During the after-hours event that took place over Memorial Day, people recalled memories with their friends who had given their lives in service to their country. Whether it was sharing photos or telling funny stories, it gave those in attendance an outlet to voice their thoughts and feelings — and honor fellow veterans.
“Being able to provide those safe spaces for people to participate, whether engaging and telling their stories, or just by showing up gives the sense of ‘I’m not alone in this hard situation in life,’” Jessen says of the group’s benefits. “People need people to survive and to thrive in life.”
Building Unbreakable Bonds
The sense of camaraderie is exemplary throughout TVA. As with other BPGs, its members have similar backgrounds and interests that create a strong common ground, but the level of understanding and kinship that military veterans feel towards each other is exceptional.
“The military provides an environment that really intensifies all of our life experiences, which is the reason why camaraderie and that feeling of strong bonds are already there,” says Lipas Hicks, a Navy veteran and associate in Production Control at Toyota West Virginia. “We joke about things with each other, but if somebody on the outside picks on one of us, then we’re going to have each other’s’ backs.”
Wegner adds, “When you’re in the military, you have a degree of camaraderie that you develop. When veterans get out of their service, they often look for family support groups within the veteran community to provide a sense of belonging. And in corporate America, they often find it. I think Toyota is pretty exceptional in that it has a pretty good culture, a pretty strong culture. So, when we are able to find that sense of belonging with each other, it makes an even stronger connection in the corporate setting. I think a lot of veterans look for that, want that, and that’s what’s so great about TVA.”
Driven by Respect
People are what drives Toyota in every aspect of the business. Smith, De La Garza, Hicks and Wegner all sit on TVA’s North American Advisory Council, a group of council members tasked with creating diverse and inclusive environments where individuals can come together and work towards a common goal of mobility for all across all of the BPG’s chapters. To put these principles into action, all council members must have strong lines of communication and listen to the needs of others to help execute them.

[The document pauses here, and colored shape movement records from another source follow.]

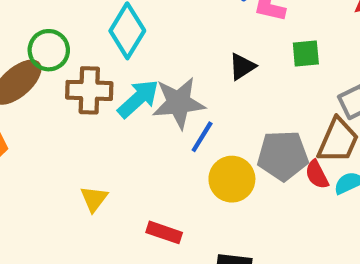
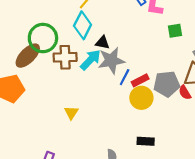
green circle: (49, 50) -> (43, 38), size x1.4
black triangle: (242, 66) -> (102, 43), moved, turned 48
red rectangle: (164, 232) -> (140, 80), moved, turned -42

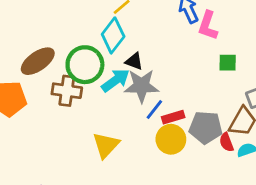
green circle: (43, 38) -> (85, 65), moved
brown cross: (65, 57) -> (67, 91), moved
yellow triangle: (71, 113) -> (106, 145), moved, size x1.5

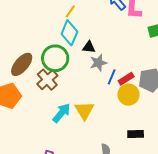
cyan arrow: (115, 80) -> (61, 113), moved
gray star: (141, 86) -> (98, 63), size x0.7
brown cross: (67, 91) -> (47, 80), turned -35

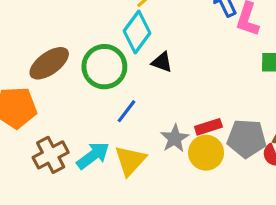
gray star: (98, 63) -> (175, 138), moved, turned -30
blue line: (112, 77) -> (126, 111), moved
brown cross: (47, 80) -> (51, 155), moved

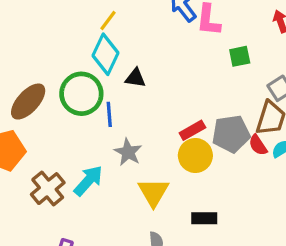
blue line: (126, 111) -> (109, 114), moved, turned -30
gray star: (175, 138) -> (128, 152), moved
yellow triangle: (130, 160) -> (153, 192), moved

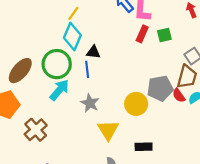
blue line: (109, 114) -> (87, 69), moved
red rectangle: (192, 130) -> (142, 34), moved, turned -35
cyan arrow: (88, 181) -> (59, 90), moved

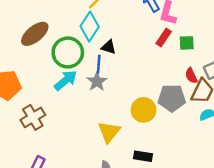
brown ellipse: (20, 71) -> (35, 34), moved
red semicircle: (179, 95) -> (191, 76), moved
gray star: (90, 103) -> (97, 81), moved

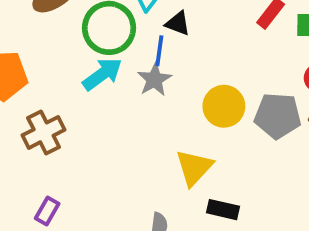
yellow circle: (144, 110) -> (224, 106), moved
yellow triangle: (109, 132) -> (194, 168), moved

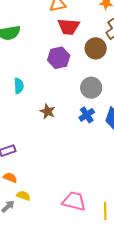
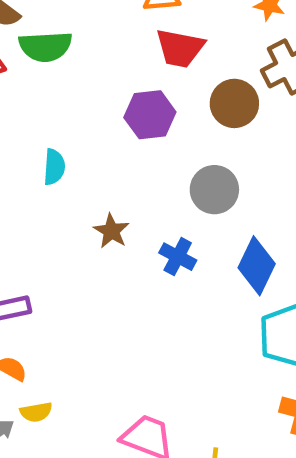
blue cross: (87, 115) -> (178, 257), moved, turned -35
yellow semicircle: (23, 196) -> (36, 412), turned 144

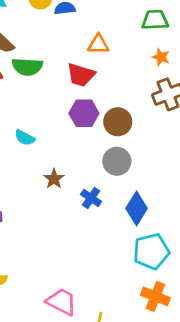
red trapezoid: (180, 48) -> (81, 75), moved
brown circle: (234, 103) -> (118, 122), moved
cyan semicircle: (54, 167) -> (25, 138), turned 108

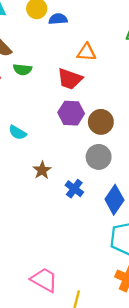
green semicircle: (27, 67) -> (23, 70), size x0.7

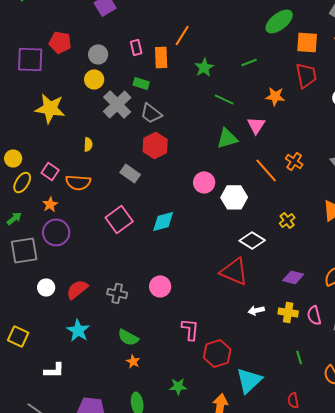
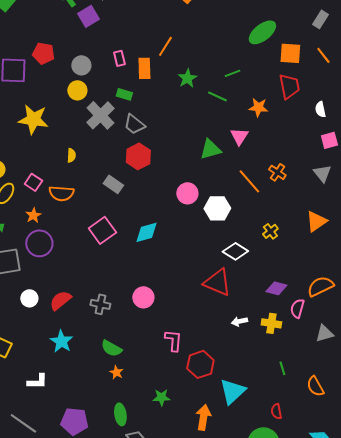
green line: (224, 99) -> (217, 96), moved
pink semicircle: (314, 315) -> (297, 308), moved, turned 30

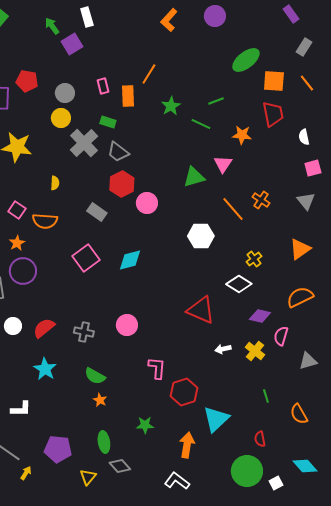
pink circle: (187, 193) -> (147, 203), moved
white diamond: (235, 251) -> (239, 284), moved
orange semicircle: (320, 286) -> (300, 297), moved
yellow cross: (271, 323) -> (255, 351), turned 30

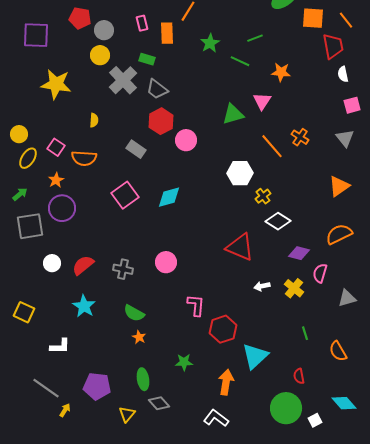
red pentagon: (27, 81) -> (80, 18), moved
red trapezoid: (273, 114) -> (333, 46), moved
yellow cross: (254, 259) -> (263, 196), moved

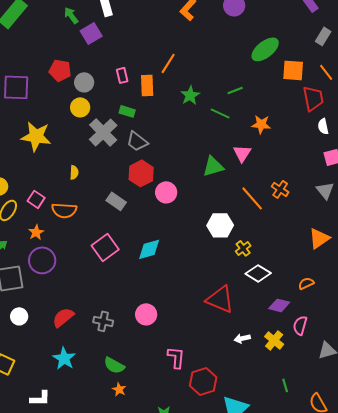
orange semicircle: (339, 234) -> (306, 283), moved, size x0.6
white circle: (52, 263) -> (19, 316), moved

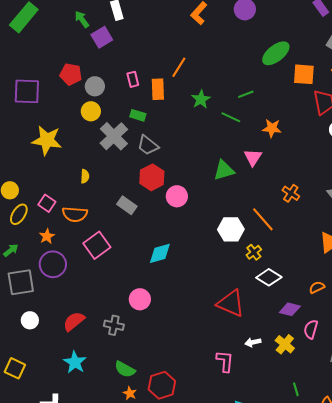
orange line: (252, 198) -> (263, 219), moved
pink square: (105, 247) -> (97, 245), moved
pink circle: (146, 314) -> (140, 299), moved
pink L-shape: (176, 357) -> (225, 361), moved
red hexagon: (203, 381) -> (162, 385), moved

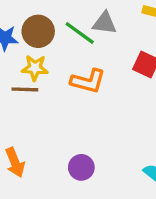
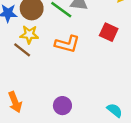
brown line: (25, 89) -> (22, 50), turned 36

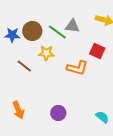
yellow star: (29, 34) -> (46, 53), moved
orange L-shape: (67, 44) -> (77, 68), moved

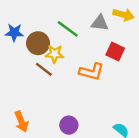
gray triangle: (72, 26) -> (100, 23), moved
brown circle: (32, 31) -> (38, 43), moved
brown line: (24, 66) -> (44, 69), moved

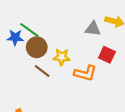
green line: (68, 29) -> (29, 30), moved
yellow star: (55, 54) -> (62, 57), moved

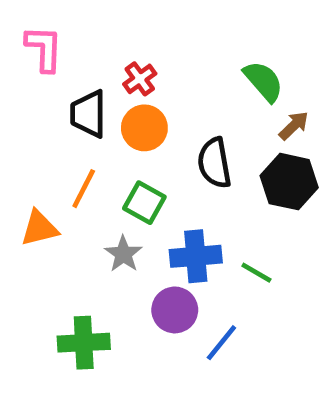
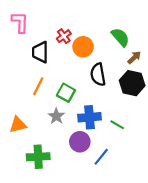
orange circle: (144, 128) -> (83, 47), moved
orange triangle: (39, 228) -> (18, 125), moved

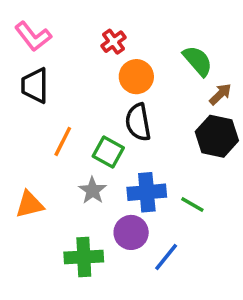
pink L-shape: (20, 22) -> (33, 36), turned 140
red cross: (64, 36) -> (114, 42), moved
black trapezoid: (40, 52) -> (35, 85), moved
black semicircle: (98, 75) -> (138, 122), moved
green cross: (38, 157) -> (84, 257), moved

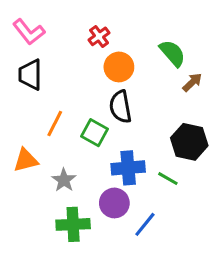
black hexagon: (217, 136) -> (189, 142), moved
gray star: (93, 190) -> (64, 180), moved
orange triangle: (30, 204) -> (26, 160), moved

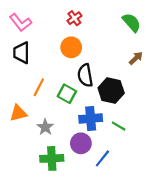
red cross: (99, 36) -> (74, 18), moved
green semicircle: (172, 53) -> (132, 23), moved
orange circle: (119, 67) -> (71, 47), moved
black hexagon: (189, 142) -> (111, 90), moved

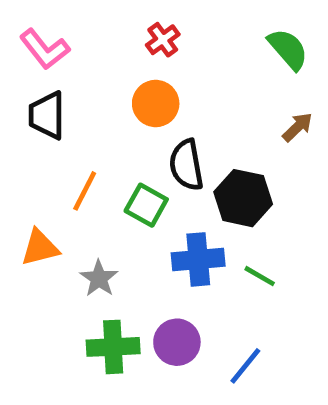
purple circle: (81, 143) -> (177, 342), moved
blue line: (102, 158) -> (245, 366), moved

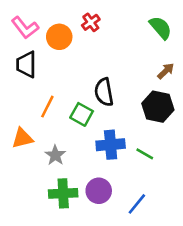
orange circle: (156, 103) -> (59, 37), moved
black hexagon: (243, 198) -> (158, 107), moved

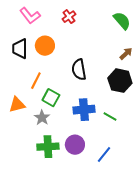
pink L-shape: (25, 28) -> (30, 16), moved
orange circle: (59, 37) -> (45, 46), moved
green square: (82, 114) -> (51, 98), moved

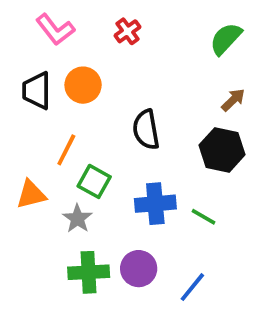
green semicircle: (122, 21) -> (226, 39), turned -96

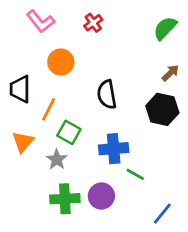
black trapezoid: (37, 91) -> (20, 89), moved
orange triangle: (31, 194) -> (23, 142), turned -35
green line: (204, 217) -> (135, 174), moved
blue line: (192, 287) -> (162, 214), moved

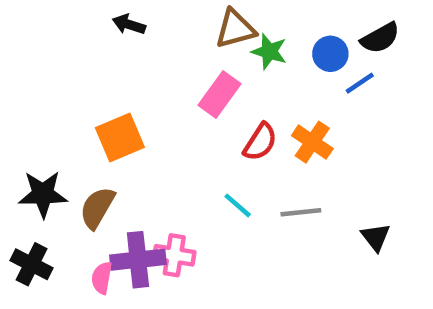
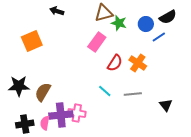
orange square: (120, 138) -> (32, 41), moved
black cross: (32, 264) -> (25, 124), moved, turned -36

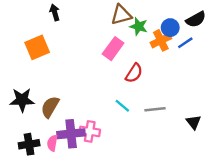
black arrow: (57, 11) -> (55, 12), moved, turned 56
orange cross: (138, 63) -> (161, 40), moved, turned 30

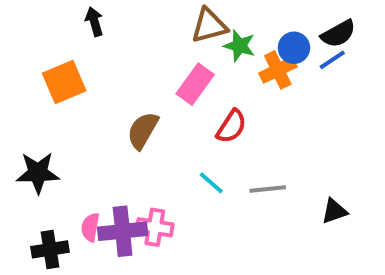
blue line: (185, 43) -> (332, 60), moved
brown semicircle: (50, 107) -> (143, 130), moved
black triangle: (194, 122) -> (334, 211), turned 49
pink semicircle: (52, 143) -> (90, 227), moved

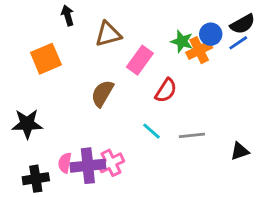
brown triangle: (209, 26) -> (108, 34), moved
green star: (239, 46) -> (182, 41), moved
pink cross: (155, 227) -> (111, 163), turned -35

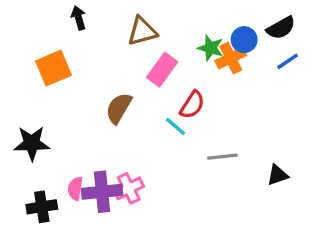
brown triangle: (108, 34) -> (142, 31), moved
blue line: (238, 43) -> (288, 61), moved
cyan line: (151, 131) -> (176, 127), moved

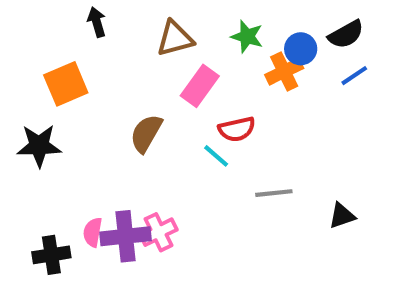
green star: (211, 48) -> (247, 36), moved
red semicircle: (192, 105) -> (237, 129), turned 44
black star: (32, 143) -> (39, 146), moved

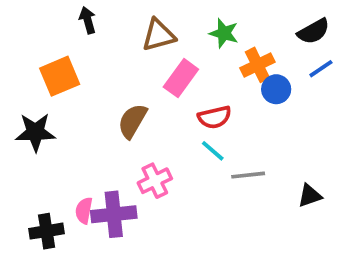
blue circle: (301, 49) -> (276, 89), moved
cyan line: (216, 156) -> (213, 151), moved
pink cross: (158, 232) -> (155, 181), moved

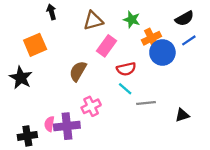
blue circle: (276, 89) -> (162, 52), size x1.5
black star: (35, 132) -> (21, 78), turned 30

“When a chapter brings an issue to us or a question or something that’s happening at the chapter level, we as an advisory council discuss and try to formulate an adequate response,” says De La Garza. “One of our main goals is listening to our chapters, listening to others and respecting each other.”
TVA is the sweet spot between the Toyota Way and the U.S. military because many of their values such as respect, teamwork and commitment mirror each other.
For many veterans, that’s what makes Toyota so attractive.
“These people are exiting service and they’re looking for companies that have common values,” says Smith. “When you can translate Army, Marine, Navy, Coast Guard values to Toyota values, it really matches, and it resonates with people.”
Toyota Motor North America’s (TMNA) operations follow all current CDC and OSHA guidelines. Some of the images included in this story were captured prior to the COVID-19 pandemic.